Tasks with "and" in the name — should be split
No test tasks — TDD impossible without them
"Refactor as needed" / "Add error handling" — placeholder tasks
Tasks ordered alphabetically rather than by dependency — wrong order

Any of these red flags means: the artifact is not ready. Give specific feedback and request revision.

Common Rationalizations

Excuse	Reality
"The AI usually gets this right"	AI makes systematic mistakes. Review catches them.
"I'll catch issues during implementation"	Finding issues during coding costs 10x more to fix.
"The spec looks reasonable at a glance"	Skimming is not reviewing. Use the checklist.
"This is too small to need review"	Small changes have the most unexamined assumptions.
"I trust the AI's design decisions"	Trust but verify. The AI doesn't know your unwritten conventions.
"Review takes too long"	Rework from unreviewed specs takes longer.
"I already reviewed it during brainstorming"	Brainstorming explores. Propose formalizes. They're different artifacts.
"The tests will catch spec issues"	Tests verify implementation, not design quality. Wrong design + passing tests = wrong product.

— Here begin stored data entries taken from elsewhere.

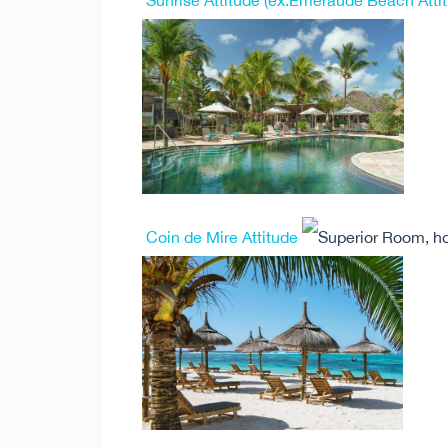
Sunrise Attitude (ex.Emeraude Beach Atti
Coin de Mire Attitude
Superior Room, ho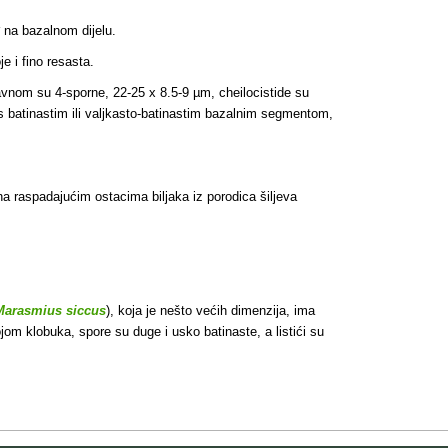
 na bazalnom dijelu.
e i fino resasta.
glavnom su 4-sporne, 22-25 x 8.5-9 µm, cheilocistide su
a s batinastim ili valjkasto-batinastim bazalnim segmentom,
a raspadajućim ostacima biljaka iz porodica šiljeva
Marasmius siccus
), koja je nešto većih dimenzija, ima
ojom klobuka, spore su duge i usko batinaste, a listići su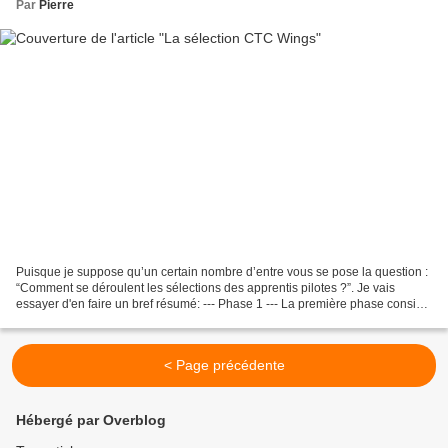
Par
Pierre
Puisque je suppose qu’un certain nombre d’entre vous se pose la question :
“Comment se déroulent les sélections des apprentis pilotes ?”. Je vais
essayer d'en faire un bref résumé: --- Phase 1 --- La première phase consiste
à remplir un dossier sur internet....
< Page précédente
Hébergé par Overblog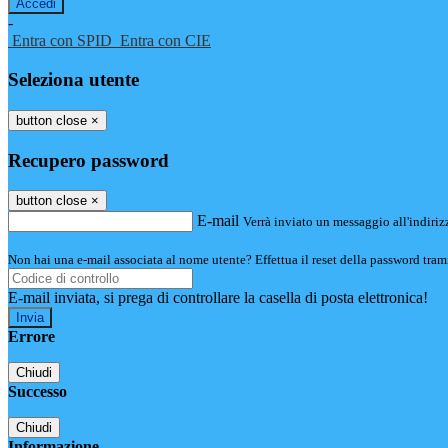
-
Entra con SPID
Entra con CIE
Seleziona utente
button close
×
Recupero password
button close
×
E-mail
Verrà inviato un messaggio all'indirizz
Non hai una e-mail associata al nome utente? Effettua il reset della password tram
E-mail inviata, si prega di controllare la casella di posta elettronica!
Errore
Chiudi
Successo
Chiudi
Informazione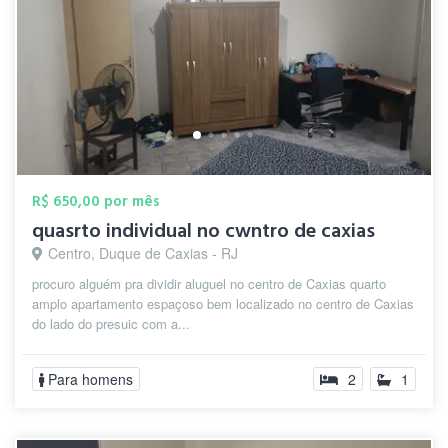
R$ 650,00 por mês
quasrto individual no cwntro de caxias
Centro, Duque de Caxias - RJ
procuro alguém pra dividir aluguel no centro de Caxias quarto
amplo apartamento espaçoso bem localizado no centro de Caxias
do lado do presuic com a...
Para homens
2
1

All of these mean: do the review. Follow the checklist.

Common Failures

Claim	Requires	Not Sufficient
"Specs reviewed"	Every checklist item checked, issues documented	"Read through it", "looks fine"
"Scope is clear"	In/out scope sections are explicit and complete	"I know what they mean"
"Design is solid"	Alternatives documented, decisions justified, risks noted	"The approach makes sense"
"Tasks are executable"	Each task concrete, independently verifiable, correctly ordered	"The list looks complete"
"Ready for implementation"	All red flags resolved, tier-appropriate checklist passed	"Should be good enough"

After Review Passes

Review passed → invoke superpowers:writing-plans to refine task granularity

REQUIRED SUB-SKILL: Use superpowers:writing-plans to convert the reviewed tasks.md into 2-5 minute bite-sized tasks. The reviewed artifacts are now the authoritative spec baseline — writing-plans works from them.

Why This Matters

Unreviewed AI-generated specs cause predictable failures:

Scope creep: "While we're at it, let's also..." — adds unplanned work mid-implementation
Wrong technology: AI proposes a library that conflicts with existing stack
Missing error handling: Happy-path-only specs produce brittle implementations
Untestable requirements: Vague specs can't be verified — "did we build the right thing?"
Design drift: Without a decision record, 3 months later nobody remembers why approach A was chosen

Review is the human judgment gate. AI generates fast. Humans decide correctly.

The Bottom Line

No code before reviewed specs.

Read each artifact. Check against the checklist. Flag every issue. Only when all artifacts pass review does implementation begin.

This is non-negotiable.